STM32F4 function call overhead

andreas239955 · ‎2014-04-08

Posted on April 08, 2014 at 17:15

Hello,

I'm fairly new to the STM32 processors, but got to like them quickly. Currently working with the STM32F401RE on a NUCLEO board, I made an observation I can't explain. Maybe somebody else can (easily).

I let the STM32CubeMX generate the startup code. I configured it to use the HSI source (HSI RC, f = 16MHz) as SYSCLK, let the AHB prescaler at default 1, thus the HCLK is 16MHz too.

Then I configured the SysTick to 100us. I know this is a bit shorter than usual, but for this project it's fine. I wrote a test that allows me to check with my watch that it really uns at 10kHz (e.g. wait 50000 times for the tick to occur results in 5s). That works fine.

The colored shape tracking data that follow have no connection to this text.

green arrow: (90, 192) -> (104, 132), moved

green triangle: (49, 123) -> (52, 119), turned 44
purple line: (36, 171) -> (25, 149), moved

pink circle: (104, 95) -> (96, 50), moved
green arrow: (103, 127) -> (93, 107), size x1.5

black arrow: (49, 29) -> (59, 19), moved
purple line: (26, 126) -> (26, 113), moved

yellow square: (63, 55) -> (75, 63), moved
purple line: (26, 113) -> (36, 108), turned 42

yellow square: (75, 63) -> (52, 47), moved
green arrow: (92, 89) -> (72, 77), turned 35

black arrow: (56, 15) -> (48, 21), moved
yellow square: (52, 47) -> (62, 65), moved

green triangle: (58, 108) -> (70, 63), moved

Now to the problem. The time for calling two very short functions seems far too long to me. Pseudocode:

unsigned long long diff_us, time1_us, time2_us;

drvSysTick_getUptime(&time1_us); // Time driver function, see below

drvSysTick_getUptime(&time2_us);

diff_us = time2_us – time1_us; // diff_us = 118us

My time driver functions, which base on the SysTick, return values for diff like 118us. Using latest Keil MDK, switching optimization doesn't reduce the value.

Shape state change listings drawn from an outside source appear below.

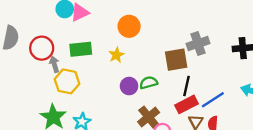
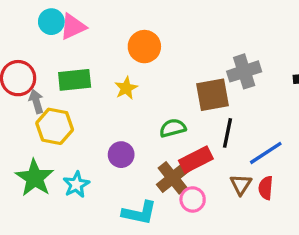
purple circle: (129, 86) -> (121, 155), moved
red rectangle: (186, 104) -> (196, 160), moved

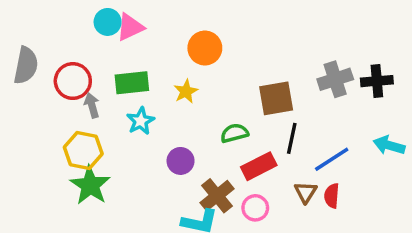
gray cross: (244, 71) -> (335, 79), moved
yellow hexagon: (55, 126) -> (83, 151), moved
brown cross: (173, 178) -> (217, 196), moved
cyan star: (76, 185) -> (141, 121), moved

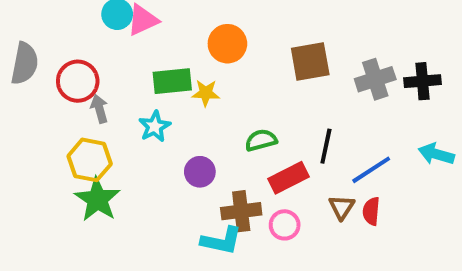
green rectangle: (132, 83) -> (172, 81), moved
yellow star: (186, 91) -> (206, 93), turned 30
brown square: (276, 98) -> (310, 61), moved
brown cross: (217, 196) -> (241, 211), turned 32

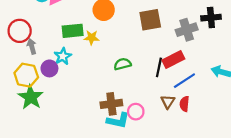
black cross: (422, 81) -> (211, 18), moved
purple circle: (200, 172) -> (49, 68), moved
red rectangle: (289, 178) -> (173, 60), moved
cyan L-shape: (222, 241) -> (118, 120), moved

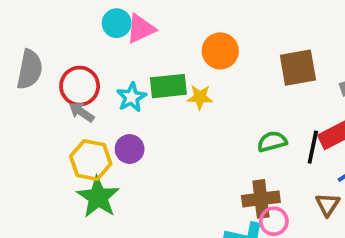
gray arrow: (32, 46) -> (81, 112), moved, turned -40
cyan star: (63, 56) -> (131, 97), moved
green semicircle: (122, 64) -> (272, 142), moved
brown cross: (111, 104) -> (261, 199), moved

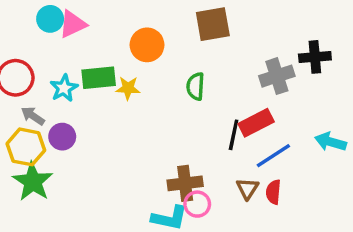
brown square: (298, 68) -> (213, 24), moved
gray arrow: (81, 112) -> (33, 116), moved
green semicircle: (272, 142) -> (195, 86), moved, turned -72

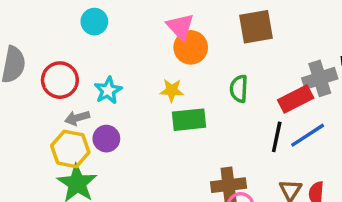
pink triangle: (73, 24) -> (180, 27), moved, turned -48
green rectangle: (99, 78) -> (189, 120), moved
gray arrow: (33, 116) -> (77, 118), turned -50
red rectangle: (256, 123) -> (296, 99), moved
blue line: (273, 156) -> (308, 135), moved

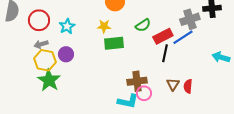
green semicircle: (239, 89) -> (143, 25), turned -126
red rectangle: (296, 99) -> (163, 36), moved
gray arrow: (77, 118) -> (41, 44), moved
blue line: (308, 135) -> (183, 37), moved

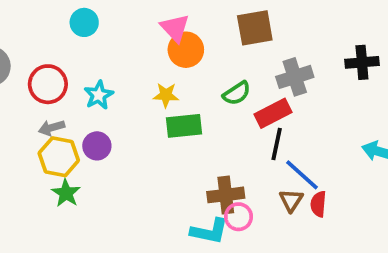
gray cross: (190, 19) -> (295, 77), moved
blue line: (183, 37) -> (302, 175), moved, turned 75
green star: (49, 80) -> (66, 193), size x0.7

118us at 16MHz correspond to 1888 CPU cycles. I have no idea what could take that long. drvSysTick_getUptime() looks exactly like this:

int drvSysTick_getUptime(unsigned long long* uptime)

{

unsigned int sysTickValue; // System Tick counter counts down!

DISABLE_INTERRUPTS(); // __disable_irq()

sysTickValue = SysTick->VAL;

*uptime = sInstDscr.uptime; // Updated by ISR, value in us

ENABLE_INTERRUPTS(); // __enable_irq()

sysTickValue = SysTick->LOAD - sysTickValue;

*uptime += (unsigned long long)sysTickValue * 1000000 / SystemCoreClock;

return R_SUCCESS;

}

Any hint appreciated.

Kind regards,

Res

stm322399 · ‎2014-04-08

Posted on April 08, 2014 at 17:29

The division is a serious candidate for eating CPU cycles.

I don't know your environment, check for hard-float support.

andreas239955 · ‎2014-04-08

Posted on April 08, 2014 at 20:04

I checked the disassembly window. I see that for the multiplication the UMULL instruction is used. For the division, the __aeabi_uldivmod() function is called, which is longer than I expected. I'll have a look at it, thanks.

andreas239955 · ‎2014-05-02

Posted on May 02, 2014 at 16:12

Just to close this case and confirm Laurent's suspicion: operations on long long integers are executed using library functions, even when hard floating point support is enabled. The FPU accelerates floating-point operations, not integer operations.

Thanks for the hint.

chen · ‎2014-05-02

Posted on May 02, 2014 at 16:25

Hi

The FPU only works on Floats - it does not work on Long

Hence the call to the library routine.

I doubt there is a divide operation in the ARM.

Divide traditionally takes multiple clock cycles to complete,

The ARM is a RISC processor (completes instructions in 1 instruction cycle).

Divide is only found on CISC processors.

Apparently, the MULT instruction can be a SIMD on the ARM.

stm322399 · ‎2014-05-02

Posted on May 02, 2014 at 17:40

Right, integer division has nothing to do with float support, my bad.

I have been abused by the fact that hardware division (as well as float operations) requires compiler support.

F4 are cortex-M4, and cortex-M4 implements ARMV7-M that has UDIV and SDIV instructions.

GCC (that is not too old) generates hardware divide instruction for M4, if you ask gently by adding -march=armv7-m or -mcpu=cortex-m4 to the compiler switches.